What is the current spend associated with 2022? What is the predicted spend associated with 2023 and what does that get us from an ROI perspective? And what does this team and what does this capability and spend look like in 2024? 

We actually went three years out to really think through that. We started that conversation in August. And so what’s great is we all understand the milestones, we all understand the drivers, we all understand the strategy, and as we’ve encountered challenges or as we’ve learned things, we’ve had to pivot on certain approaches, finance has been there along the way, like, “Oh, but are we still going to get that?” Yes. Cool. Okay. “Well, how does that change when we’re gonna get it?” “Well, actually I think it makes it faster.” Okay, cool. Awesome. And we’re having that as a live dialogue so that there aren’t any surprises. I think of them as the best accountability partner you could ever have.

And I’m big on accountability. I want to hold myself accountable to deliver for my customers. It’s the only way to be empathetic is to put something on the line. So I think they’ve been a fantastic partner in making sure that it’s thoughtful, it’s valuable, there’s accountability baked into it.

The last piece on this that I think finance is incredibly helpful with is in thinking through actually how to financially achieve this stuff. We had levered the pull that I would not have been aware of if they were not part of this conversation from the beginning. And that really has been awesome because when you go into a conversation with your CEO or with the C-Suite and finance is saying it for you and with you, it’s so much of an easier conversation because building these things are not inexpensive. There is material cost to it and there’s long-term expense that’s associated with it as you staff up a team, right. And go from one person to 26. But because we’ve been able to do it together and we’ve been able to stay focused on the metrics that matter to the business, it’s been a really enjoyable process. And I think, frankly I’m sort of astounded that we’ve been able to do all of this in four months, and I think it’s only because we work with partners like finance to make this real.

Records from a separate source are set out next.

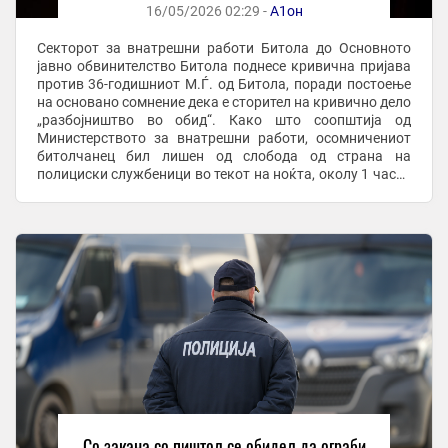
16/05/2026 02:29 -
А1он
Секторот за внатрешни работи Битола до Основното
јавно обвинителство Битола поднесе кривична пријава
против 36-годишниот М.Ѓ. од Битола, поради постоење
на основано сомнение дека е сторител на кривично дело
„разбојништво во обид“. Како што соопштија од
Министерството за внатрешни работи, осомничениот
битолчанец бил лишен од слобода од страна на
полициски службеници во текот на ноќта, околу 1 часот
по полноќ. Веднаш по лишувањето, врз основа ...
Со закана со пиштол се обидел да ограби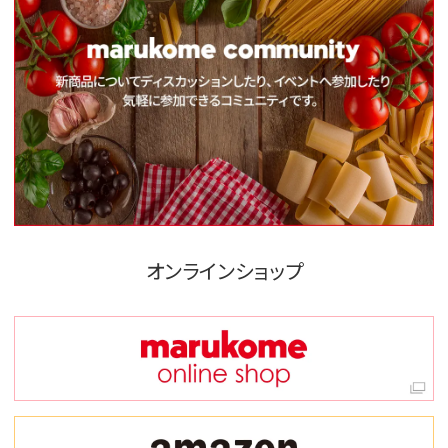
オンラインショップ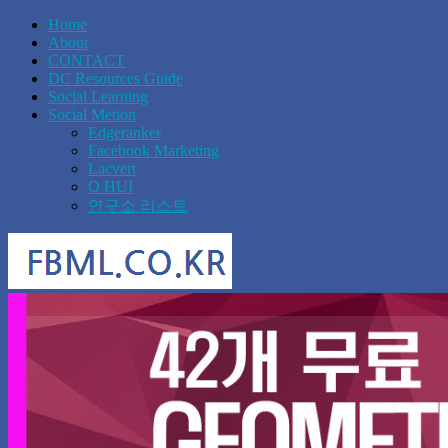
Home
About
CONTACT
DC Resources Guide
Social Learning
Social Metion
Edgeranker
Facebook Marketing
Lacvert
O HUI
연구소 리스트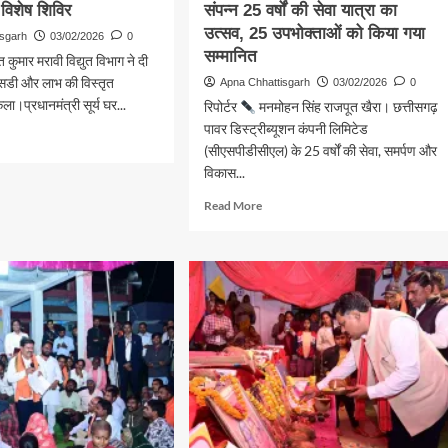
विशेष शिविर
संपन्न 25 वर्षों की सेवा यात्रा का
उत्सव, 25 उपभोक्ताओं को किया गया
isgarh
03/02/2026
0
सम्मानित
 कुमार मरावी विद्युत विभाग ने दी
सिडी और लाभ की विस्तृत
Apna Chhattisgarh
03/02/2026
0
।प्रधानमंत्री सूर्य घर...
रिपोर्टर
मनमोहन सिंह राजपूत खैरा। छत्तीसगढ़
पावर डिस्ट्रीब्यूशन कंपनी लिमिटेड
d
(सीएसपीडीसीएल) के 25 वर्षों की सेवा, समर्पण और
e
विकास...
ut
नमंत्री
Read
Read More
more
about
ना
सीएसपीडीसीएल
की
र
रजत
ीकला
जयंती
समारोह
ष
संपन्न
र
25
वर्षों
की
सेवा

That makes a lot of sense. I think that’s great advice for people to think about and really take seriously partnering with finance. I think a lot of people often see them as a gatekeeper rather than a potential strategic partner in, like you said, even winning over the executive leadership team. So love that advice and, Ian, this conversation’s been full of insights. Really excited to, to follow the rest of your journey as you go on. But, um, lots of great tips and insights shared here today. Thanks so much for coming on the show. Really enjoyed speaking with you. 

Thank you. It’s been a pleasure. I really appreciate it. It’s fun to talk about this stuff.